__ Summary and Contributions__: This paper proposes a framework to infer the learning rule of animals, based on the REINFORCE policy gradient method. They validate their method via model recovery analysis, that they are able to recover the hyperparameters and weight trajectory with only behavioral data. They apply their method on two animal datasets and recover interesting traits of animal learning.

__ Strengths__: Their study is novel to the best of my knowledge. I like this paper and I’m very excited about this topic. Few studies look at the training phase of animal learning or attempt to recover the policy-iteration process. They validate their model identifiability with simulation. I think it’s relevance to the NeurIPS community, as it applies method from reinforcement learning (REINFORCE) to neuroscience, and find interesting results of animal learning, which might inspire new RL algorithms.

__ Weaknesses__: As it is pointed out by the author (line 148-151), the result strongly relies on the correct assumption of the learning model to be REINFORCE, which I think it’s a very strong assumption. It would be better supported by literature, showing animals can/are doing similar learning.
Also as the authors pointed out, their model is descriptive. As the nature of a descriptive model, I feel like I don’t gain much insight from the model of how animals learn. For example, the authors found a non-zero update to the bias weight on incorrect trial, which explains the “incorrect” bahevior of repeatedly choosing the wrong option. This sounds like a “noise” in the behavior to me and the model also does not explain it further besides it being noise. Also, the author pointed out that the value function that the animals optimize for can be something other than expected reward, which I completely agree with. However, it seems their model does not provide any insight into their value function, besides saying it’s expected reward plus some noise. Please correct me if I misunderstand something, or I think it would be good if the authors can further concretely discuss how their model can provide more insights into animals for neuroscientists, and how it might be able to inspire machine learning algorithms.
Also, the model recovery results only show one particular (hyper-)parameter setting, which can be recovered fairly well. I assume animals have lots of individual variabilities, and also variabilities across different tasks/datasets. So it is unclear if other parameter settings can also be well recovered, or it would be good to discuss if there are regions in the parameter space that can behave fairly similar.
In addition, it would be good to show model identifiability results of RF_1, RF_K, RF_beta, i.e. if we simulate RF_1, will it be correctly identified as RF_1?
It would be good to compare goodness-of-fit with some common value-iteration baselines that’s commonly used in animal neuroscience literature, e.g. RW and it’s variants (having two-learning rates, one for positive PE, one for negative; and/or adding a forgetting factor, that the value of the option(s) decaying towards zero/a parameterize value, with a decay parameter; and/or adding a side bias). I’m also interested to see if you simulate data with a fairly simple value-iteration method, and use your model to recover, what would you find?
--- updates ---
I appreciate authors effort into the response and being open to suggestions from the reviewers. With some of the new analyses, the paper will be stronger, however, it is hard to predict the results of those analyses, which could potentially make this paper weaker. I understand it is not reasonable to expect those new results within one-week. I'm keeping my original score, which is a borderline paper given the results currently presented.

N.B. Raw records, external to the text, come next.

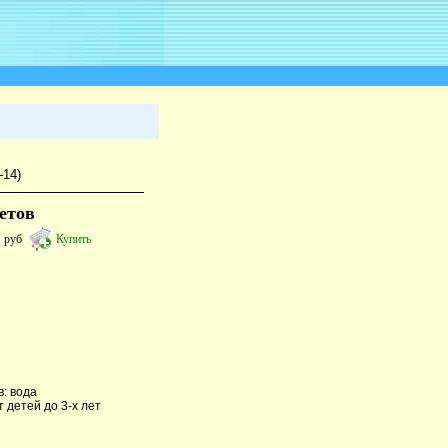
—14)
етов
2
руб
Купить
: вода
 детей до 3-х лет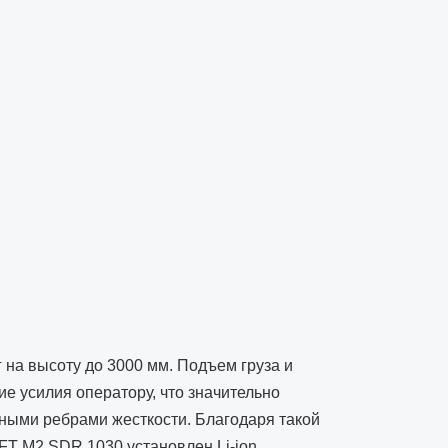
на высоту до 3000 мм. Подъем груза и
е усилия оператору, что значительно
ьными ребрами жесткости. Благодаря такой
FT M2 SDR 1030 установлен Li-ion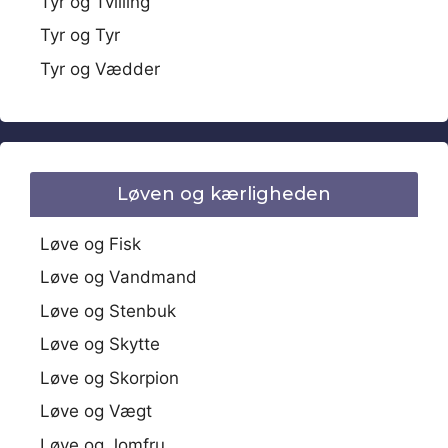
Tyr og Tvilling
Tyr og Tyr
Tyr og Vædder
Løven og kærligheden
Løve og Fisk
Løve og Vandmand
Løve og Stenbuk
Løve og Skytte
Løve og Skorpion
Løve og Vægt
Løve og Jomfru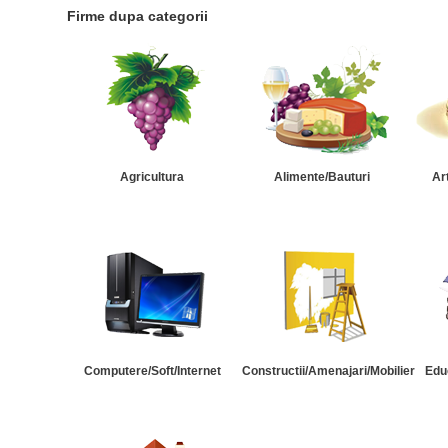
Firme dupa categorii
Agricultura
Alimente/Bauturi
Ar
Computere/Soft/Internet
Constructii/Amenajari/Mobilier
Edu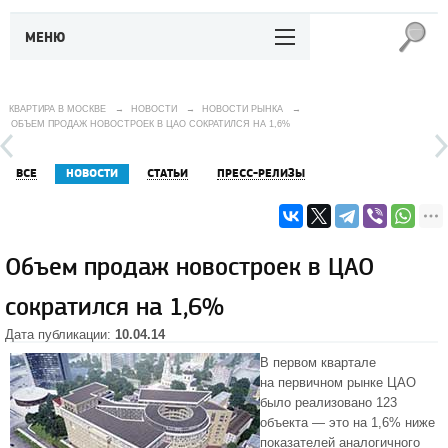
МЕНЮ
КВАРТИРА В МОСКВЕ
→
НОВОСТИ
→
НОВОСТИ РЫНКА
→
ОБЪЕМ ПРОДАЖ НОВОСТРОЕК В ЦАО СОКРАТИЛСЯ НА 1,6%
ВСЕ
НОВОСТИ
СТАТЬИ
ПРЕСС-РЕЛИЗЫ
Объем продаж новостроек в ЦАО
сократился на 1,6%
Дата публикации:
10.04.14
В первом квартале
на первичном рынке
ЦАО
было реализовано 123
объекта — это на 1,6% ниже
показателей аналогичного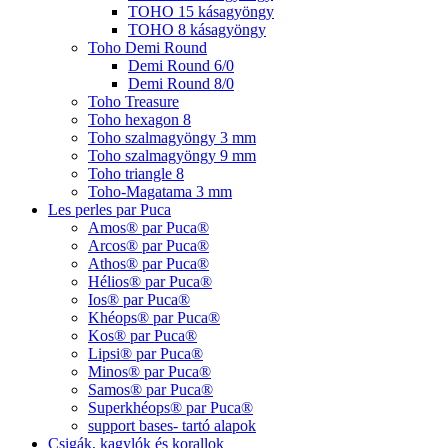
TOHO 15 kásagyöngy
TOHO 8 kásagyöngy
Toho Demi Round
Demi Round 6/0
Demi Round 8/0
Toho Treasure
Toho hexagon 8
Toho szalmagyöngy 3 mm
Toho szalmagyöngy 9 mm
Toho triangle 8
Toho-Magatama 3 mm
Les perles par Puca
Amos® par Puca®
Arcos® par Puca®
Athos® par Puca®
Hélios® par Puca®
Ios® par Puca®
Khéops® par Puca®
Kos® par Puca®
Lipsi® par Puca®
Minos® par Puca®
Samos® par Puca®
Superkhéops® par Puca®
support bases- tartó alapok
Csigák, kagylók és korallok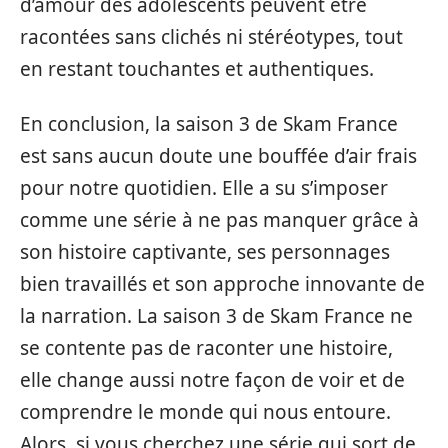
d’amour des adolescents peuvent être
racontées sans clichés ni stéréotypes, tout
en restant touchantes et authentiques.
En conclusion, la saison 3 de Skam France
est sans aucun doute une bouffée d’air frais
pour notre quotidien. Elle a su s’imposer
comme une série à ne pas manquer grâce à
son histoire captivante, ses personnages
bien travaillés et son approche innovante de
la narration. La saison 3 de Skam France ne
se contente pas de raconter une histoire,
elle change aussi notre façon de voir et de
comprendre le monde qui nous entoure.
Alors, si vous cherchez une série qui sort de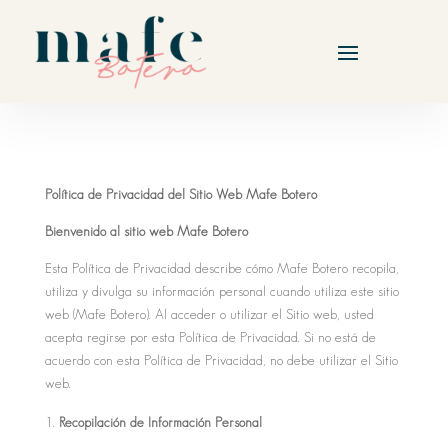
Política de Privacidad del Sitio Web Mafe Botero
Bienvenido al sitio web Mafe Botero
Esta Política de Privacidad describe cómo Mafe Botero recopila,
utiliza y divulga su información personal cuando utiliza este sitio
web (Mafe Botero). Al acceder o utilizar el Sitio web, usted
acepta regirse por esta Política de Privacidad. Si no está de
acuerdo con esta Política de Privacidad, no debe utilizar el Sitio
web.
Recopilación de Información Personal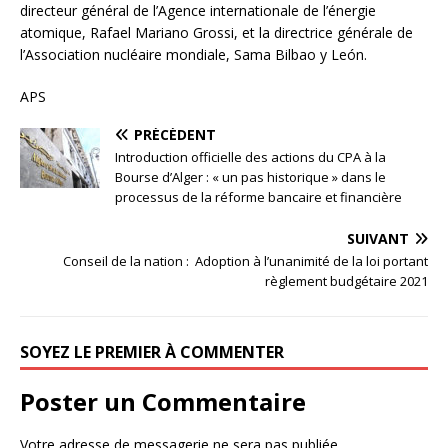
directeur général de l’Agence internationale de l’énergie
atomique, Rafael Mariano Grossi, et la directrice générale de
l’Association nucléaire mondiale, Sama Bilbao y León.
APS
PRÉCÉDENT
Introduction officielle des actions du CPA à la
Bourse d’Alger : « un pas historique » dans le
processus de la réforme bancaire et financière
SUIVANT
Conseil de la nation : Adoption à l’unanimité de la loi portant
règlement budgétaire 2021
SOYEZ LE PREMIER À COMMENTER
Poster un Commentaire
Votre adresse de messagerie ne sera pas publiée.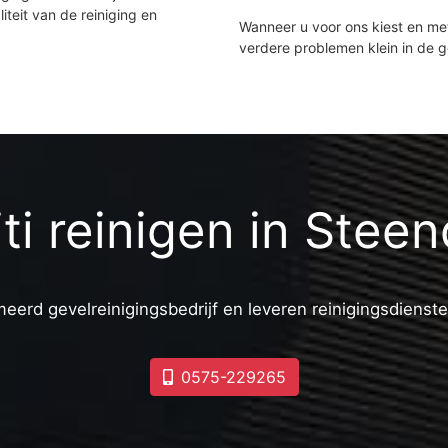
iteit van de reiniging en
Wanneer u voor ons kiest en m
verdere problemen klein in de 
iti reinigen in Stee
meerd gevelreinigingsbedrijf en leveren reinigingsdienste
0575-229265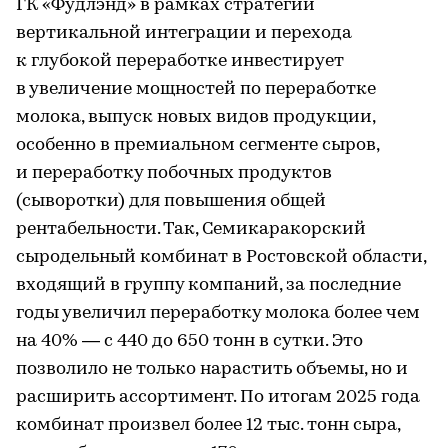
ГК «Фудлэнд» в рамках стратегии
вертикальной интеграции и перехода
к глубокой переработке инвестирует
в увеличение мощностей по переработке
молока, выпуск новых видов продукции,
особенно в премиальном сегменте сыров,
и переработку побочных продуктов
(сыворотки) для повышения общей
рентабельности. Так, Семикаракорский
сыродельный комбинат в Ростовской области,
входящий в группу компаний, за последние
годы увеличил переработку молока более чем
на 40% — с 440 до 650 тонн в сутки. Это
позволило не только нарастить объемы, но и
расширить ассортимент. По итогам 2025 года
комбинат произвел более 12 тыс. тонн сыра,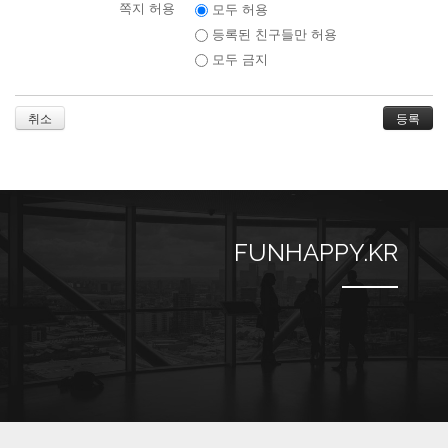
쪽지 허용
모두 허용
등록된 친구들만 허용
모두 금지
취소
FUNHAPPY.KR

__ Correctness__: They are correct to the best of my knowledge.

__ Clarity__: The paper is very well-written and I found it easy to follow. The figures are also very clear and easy to understand. One part that I found a little confused was 2.2 and 2.3. I was a little confused by the “placeholder” in equation 3. Would it be better if you introduce the learning models first? For 2.3, I wasn’t sure about the notation of the square brackets “[]”. I think the author can introduce REINFORCE even better, not assuming the readers all familiar with it, especially if you are also targeting neuroscientists as your audience.

__ Relation to Prior Work__: The author discussed a few previous works attempt to look into animal policy-iteration and pointed out their contributions. Their unique contribution was clear to me.

__ Reproducibility__: Yes

__ Additional Feedback__: I’m a little confused about figure 5. Curve c also doesn’t look much alike curve a?
I would also be interested to see how the model parameter might be correlated with, for example, the animal performance (accuracy). It would be interesting to see if some weight trajectory leads to better learning (accuracy, few-shot learning if there are switches in the task e.g. in Harlow task).

__ Summary and Contributions__: The paper proposes a really interesting method for inferring parameters in learning models and in particular the contribution of learning and noise terms. It provides an interesting way to analyse behaviour, even if the selected learning rules (mainly variations of REINFORCE) are not the most common in computational cognitive neuroscience - temporal difference reinforcement learning with softmax action selection or history-based models (as mentioned in the discussion) are more usual. It would be nice to see (at least in the discussion, if insufficient time to run simulations) how results could compare if using these models, which may help understanding if the negative bias result is some artifact specific to limitations of REINFORCE or some truly interesting phenomenon. I would suppose that stimulus uncertainty plays considerable role but especially for rodents, history-based patterns (such as win-stay, lose-shift) may be predominant and with appropriate parameters (e.g. low probability of shifting) may easily explain the negative bias result.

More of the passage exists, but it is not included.